But sticking with Mr. Trump has its risks for candidates to statewide office. The president’s hourlong call with Mr. Raffensperger, in which he pushed for the Georgia state official to “find” 11,780 votes to defeat Mr. Biden, and vaguely threatened him with legal consequences if he didn’t, was an extraordinary display of false claims and conspiracy theories that directly contradicted what state and federal authorities have said about the election.
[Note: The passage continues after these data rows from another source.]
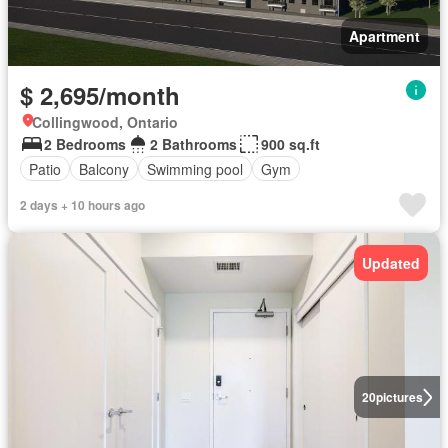
Apartment
$ 2,695/month
Collingwood, Ontario
2 Bedrooms
2 Bathrooms
900 sq.ft
Patio
Balcony
Swimming pool
Gym
2 days + 10 hours ago
Updated
20
pictures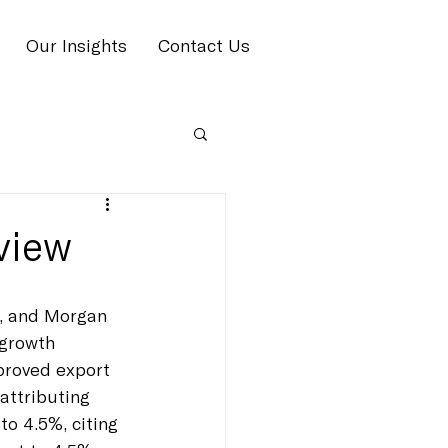
Our Insights
Contact Us
view
n, and Morgan 
-growth 
proved export 
attributing 
to 4.5%, citing 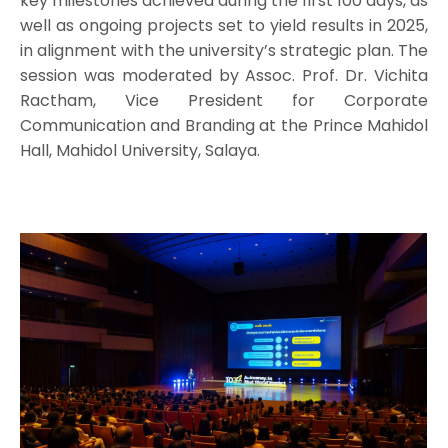
key milestones achieved during the first 100 days, as
well as ongoing projects set to yield results in 2025,
in alignment with the university’s strategic plan. The
session was moderated by Assoc. Prof. Dr. Vichita
Ractham, Vice President for Corporate
Communication and Branding at the Prince Mahidol
Hall, Mahidol University, Salaya.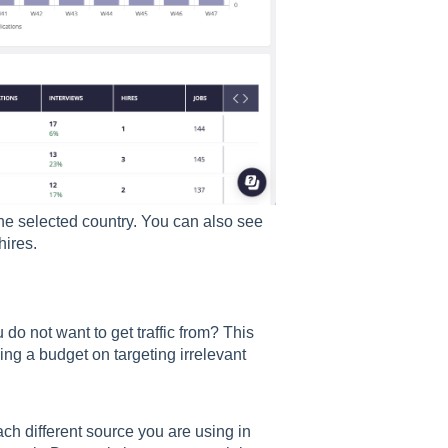
the selected country. You can also see
hires.
u do not want to get traffic from? This
ng a budget on targeting irrelevant
ch different source you are using in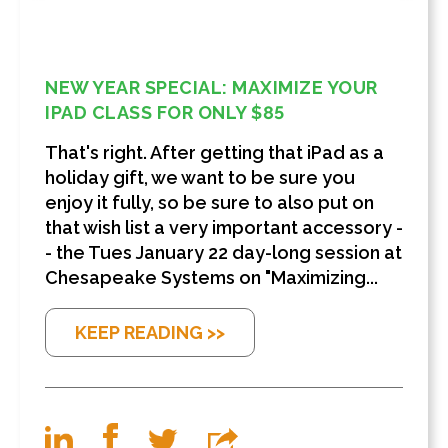
NEW YEAR SPECIAL: MAXIMIZE YOUR
IPAD CLASS FOR ONLY $85
That's right. After getting that iPad as a
holiday gift, we want to be sure you
enjoy it fully, so be sure to also put on
that wish list a very important accessory -
- the Tues January 22 day-long session at
Chesapeake Systems on "Maximizing...
KEEP READING >>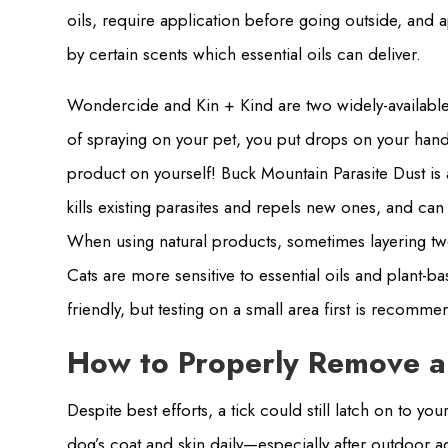
oils, require application before going outside, and 
by certain scents which essential oils can deliver.
Wondercide and Kin + Kind are two widely-available 
of spraying on your pet, you put drops on your hands
product on yourself! Buck Mountain Parasite Dust is
kills existing parasites and repels new ones, and ca
When using natural products, sometimes layering t
Cats are more sensitive to essential oils and plan
friendly, but testing on a small area first is recomm
How to Properly Remove a
Despite best efforts, a tick could still latch on to y
dog’s coat and skin daily—especially after outdoor a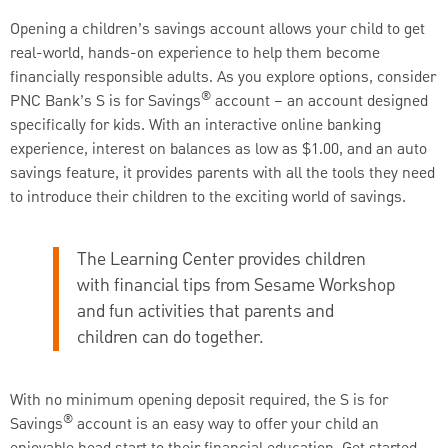
Opening a children’s savings account allows your child to get
real-world, hands-on experience to help them become
financially responsible adults. As you explore options, consider
®
PNC Bank’s S is for Savings
account – an account designed
specifically for kids. With an interactive online banking
experience, interest on balances as low as $1.00, and an auto
savings feature, it provides parents with all the tools they need
to introduce their children to the exciting world of savings.
The Learning Center provides children
with financial tips from Sesame Workshop
and fun activities that parents and
children can do together.
With no minimum opening deposit required, the S is for
®
Savings
account is an easy way to offer your child an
It may have been illegal, according to some experts.
“Donald Trump committed a crime,” says Keith Gaddie, a professor of political science at the University of Oklahoma.
Others say that prosecuting a case for solicitation of vote fraud would be very difficult, given the circumstances and need to prove the president’s state of mind, and thus many prosecutors might give it a pass.
In any case, it was clear that President Trump and the Georgians on the other end of the phone call live in completely different worlds. President Trump described allegations of voter fraud popular in conservative media. These include claims that at least one specific official manipulated votes for Mr. Biden, that Biden ballots were counted multiple times, and that crooked voting machines were snatched up and moved out of state. Mr. Raffensperger and state counsel Ryan Germany patiently explained that those allegations had been found to be untrue.
At one point, President Trump pressed Mr. Germany as to whether Dominion had in fact moved its machinery out of Fulton County, the most populous in the state. Mr. Germany replied it had not, nor had it moved parts of machines.
“Are you sure, Ryan?” said President Trump.
“I’m sure. I’m sure, Mr. President,” said Mr. Germany, flatly.
But given the vehemence with which President Trump repeated the allegations during the call, some of them multiple times over, it seemed clear he truly believes them. Theories that hold the president has been simply lying about the vote in order to harm Mr. Biden or develop a following for post-White House endeavors now seem unlikely, says Professor Keyssar.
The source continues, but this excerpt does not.